This article is mentioned in:

Introduction

Dupuytren’s contracture (DC) is a progressive tissue disorder that affects the palmar fascia, and results in digital flexion contracture (1–3). DC incidence ranges from 3–40% worldwide and primarily affects patients >50 years (4). Therefore, it is necessary to investigate novel diagnostic and therapeutic approaches for patients with DC.

A number of treatments for DC have been evaluated, such as radiotherapy, topical vitamin A and E application, and dimethyl sulfoxide injection. However, these approaches have proven unsuitable or ineffective for the clinical treatment of DC (5). More recently, research has focused on potential treatments targeting the molecular processes underlying DC (6,7). Fibrogenic cytokines, which may be capable of inducing the growth of fibroblasts, are involved in the molecular mechanisms underlying DC (8). Satish et al (9) demonstrated that the expression of type XV collagen α 1 chain, proteoglycan 4 and fibulin-1, which are components of the extracellular matrix, is downregulated in DC fibroblasts compared with controls. The following miRNAs were found to be associated with the β-catenin pathway in DC tissue samples: Zinc finger of the cerebellum 1, wingless-type mouse mammary tumor virus integration site 5A and transforming growth factor β 1, (10). Musculoaponeurotic fibrosarcoma oncogene homolog B has been reported to be expressed in DC samples and not in healthy samples (11). Furthermore, a number of matrix metalloproteinases (MMPs), including MMP 13, MMP 16 and MMP 19 are expressed in DC samples but not in healthy samples (12). However, the pathogenesis of DC remains poorly understood. It is therefore necessary to investigate the pathology of DC in order to develop diagnostic and therapeutic approaches to DC.

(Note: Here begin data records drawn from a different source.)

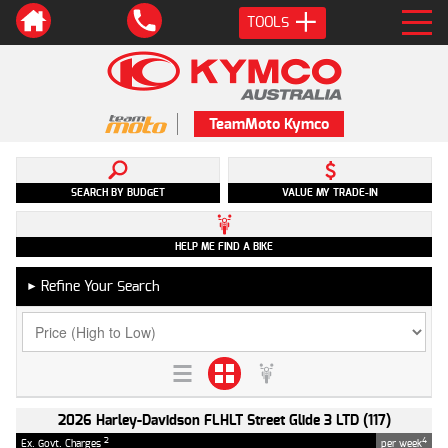
TOOLS
TeamMoto Kymco
SEARCH BY BUDGET
VALUE MY TRADE-IN
HELP ME FIND A BIKE
Refine Your Search
►
2026 Harley-Davidson FLHLT Street Glide 3 LTD (117)
2
4
Ex. Govt. Charges
per week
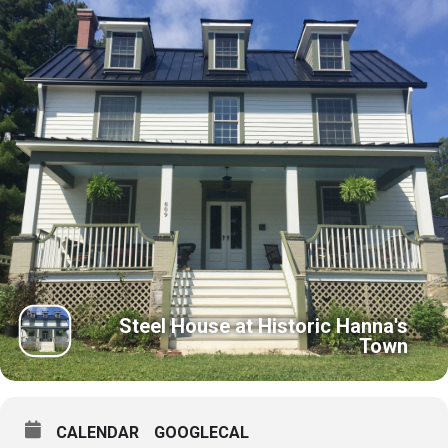
Steel House at Historic Hanna's
Town
CALENDAR
GOOGLECAL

In the present study, statistical analysis was performed, in order to develop gene expression profiles for samples from patients with DC and from healthy controls. The significantly differentially expressed genes (DEGs) between DC patients and healthy controls were measured. Hierarchical clustering analysis was performed for the DEGs. Antagonistic contrary genes, which exhibited opposite expression patterns in the positive and negative groups, and likely exhibited opposite functions, were then identified. A gene ontology (GO) function analysis was conducted and a network of GO terms was constructed.

Materials and methods

DEG identification

The GSE21221 expression profile was downloaded from the gene expression omnibus (GEO) database. This included six samples from DC-derived fibroblasts and six control samples from carpal-tunnel-derived fibroblasts, and was conducted using GPL2507 Sentrix® Human-6 Expression BeadChip and GPL10301 GE Healthcare CodeLink Human Whole Genome Bioarray (9). DEGs (P<0.05) were identified using the Distributed Intrusion Detection System (DIDS) (13) with R package version 1.1.

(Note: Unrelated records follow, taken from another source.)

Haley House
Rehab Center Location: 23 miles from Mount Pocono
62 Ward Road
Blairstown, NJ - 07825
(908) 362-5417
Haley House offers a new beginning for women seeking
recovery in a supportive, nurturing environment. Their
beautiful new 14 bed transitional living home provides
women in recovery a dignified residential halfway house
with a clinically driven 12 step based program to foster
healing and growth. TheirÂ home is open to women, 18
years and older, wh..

Hierarchical cluster analysis

Hierarchical cluster analysis for DEGs was performed in order to investigate the patterns of DEG classification and co-expression using TreeView (14). Genes whose expression values were present in >80% of samples had a standard deviation (SD) >2 were selected. Expression values were logarithmically standardized using TreeView. The correlations in the similarity matrix were subsequently calculated and a hierarchical cluster analysis was performed.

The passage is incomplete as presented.